Ephedrine is the most commonly used drug among the vasopressors to prevent hypotension during spinal anesthesia. A study randomized 42 women undergoing elective Cesarean section under spinal anesthesia into two groups (n = 21 per group), a control and an ephedrine-treated group. Shortly after the spinal injection, ephedrine 0.5 mg/kg in the ephedrine group or saline in the control group was injected intravenous for 60 seconds. The mean of highest and lowest heart rate in the ephedrine group was higher than those of control group. Also, there were significant lower incidences of hypotension and nausea and vomiting in the ephedrine group compared with the control group. The findings suggest the prophylactic bolus dose of 0.5 mg/kg intravenous ephedrine given at the time of intrathecal block after a crystalloid fluid preload, plus rescue boluses reduce the incidence of hypotension [86]. A similar randomized, double-blinded, controlled trial was conducted using propofol as anesthetic inducer (n = 156). Authors concluded that adding 30 mg of ephedrine to 20 ml of 1 % propofol is as effective as adding lidocaine in preventing injection pain, and it results in a more stable hemodynamic profile in the patients [87].

Ephedrine was first reported to be effective in the treatment of myasthenia gravis in the 1930s but was subsequently superseded by anticholinesterases and corticosteroids. The mechanism by which it may affect neuromuscular transmission at pharmacologic doses is unclear. Anecdotally, patients with congenital myasthenic syndrome (CMS) have reported benefit from ephedrine, often tried because of a failed response to other therapies.

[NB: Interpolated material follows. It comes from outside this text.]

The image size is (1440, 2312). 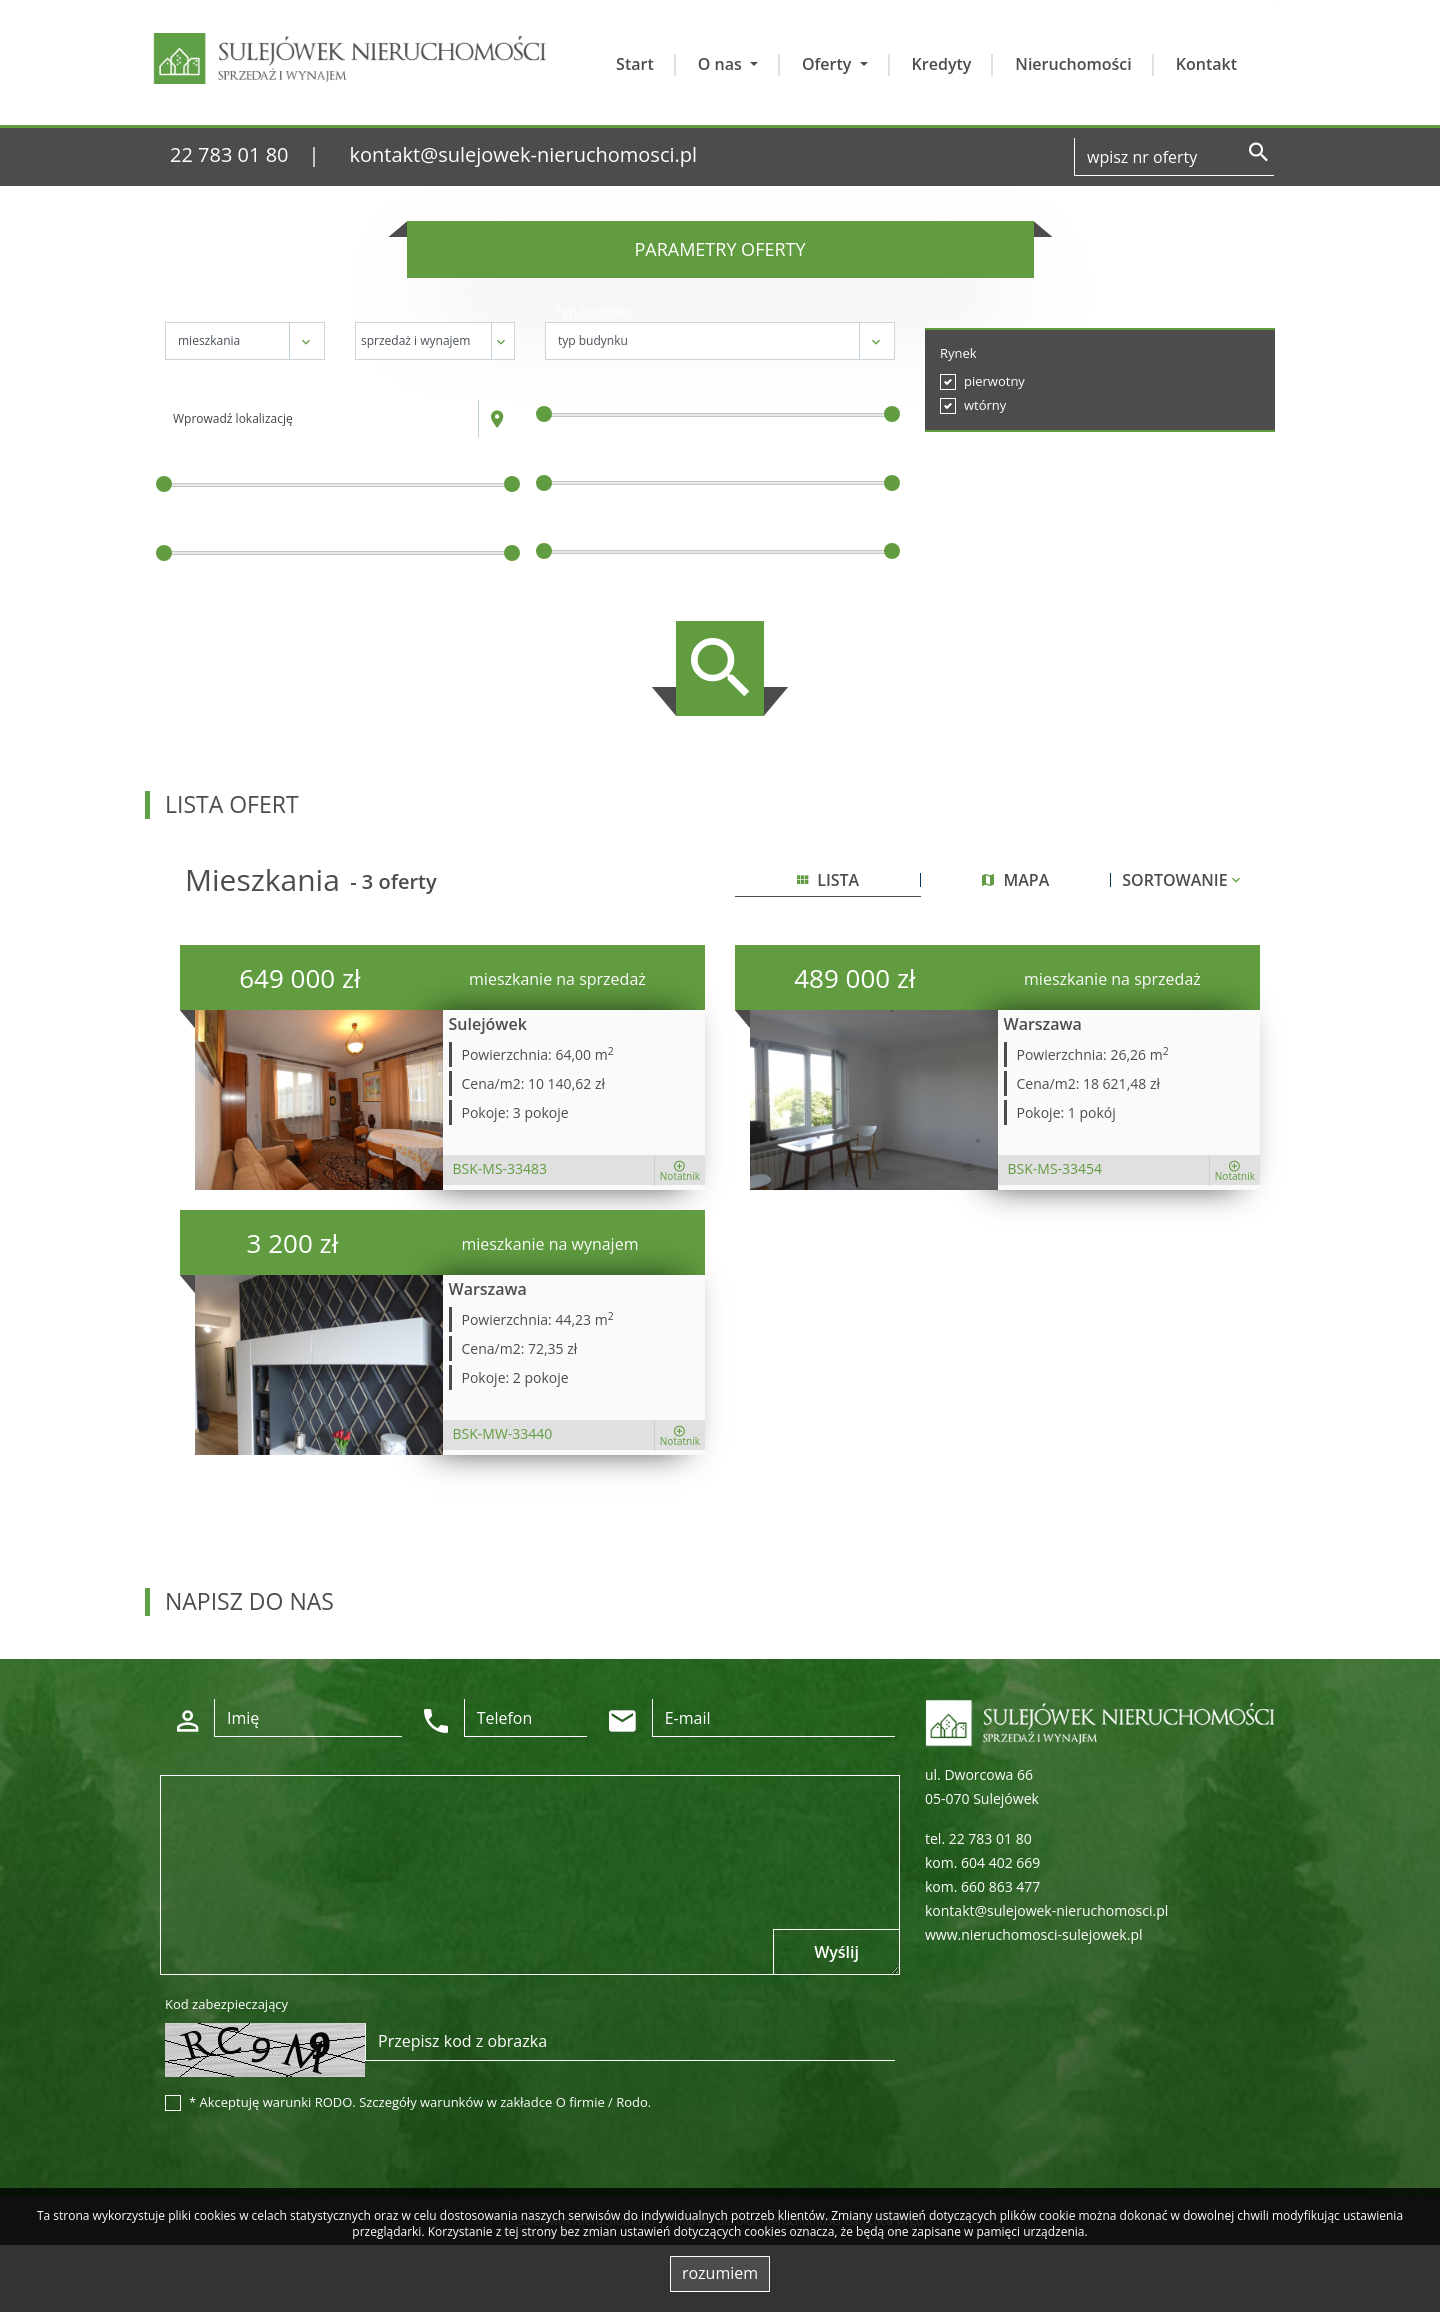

A study was conducted following 10 patients with Dok-7 mutation CMS. Dok-7 is an adaptor protein that is a key component of the muscle-specific tyrosine kinase (MuSK) signaling pathway and is essential for postsynaptic specialization of the neuromuscular junction. In this rare condition, the clinical phenotype is typically characterized by a definite onset of weakness in early childhood, although in retrospect symptoms consistent with a CMS may have been present at birth, sparing of the external ocular muscles in most cases, and a predominant limb–girdle distribution of weakness. A surprising feature of this form of CMS is the lack of response or worsening of weakness with anticholinesterase treatment and a variable response to 3,4-diaminopyridine (3,4-DAP), the conventional CMS treatments. This study provided Class IV evidence that ephedrine given at doses between 15 and 90 mg/day improves muscle strength and mobility in Dok-7 CMS [88].

A randomized, controlled, double-blind, clinical trial was conducted to assess the efficacy and safety of herbal extracts of E. sinica in Korean premenopausal women (n = 125). Subjects were administered ephedra extract in capsules (pseudoephedrine 31.52 mg) or placebo capsules as well as participating in a low-calorie diet for 8 weeks. Ephedra combined with a low-calorie diet was effective in reducing body mass index [89].

7 Conclusion

Ephedrine is a classical sympathomimetic agent used for centuries in medicine. In spite of its natural origin, most of the commercial ephedrine comes from synthetic or semisynthetic processes. Nowadays, it is commonly used as a nasal decongestant and for weight loss and for recreational purposes. Furthermore, promising uses have been investigated, such as for the reduction of the incidence of hypotension during spinal anesthesia and for the treatment of some cases of myasthenic syndrome. In spite of the reports of serious adverse cardiovascular side effects attributed to ephedrine, it is a safe drug if correctly used. However, some attention has been given to the toxicity of the association of ephedrine with other stimulant compounds for weight-loss purposes.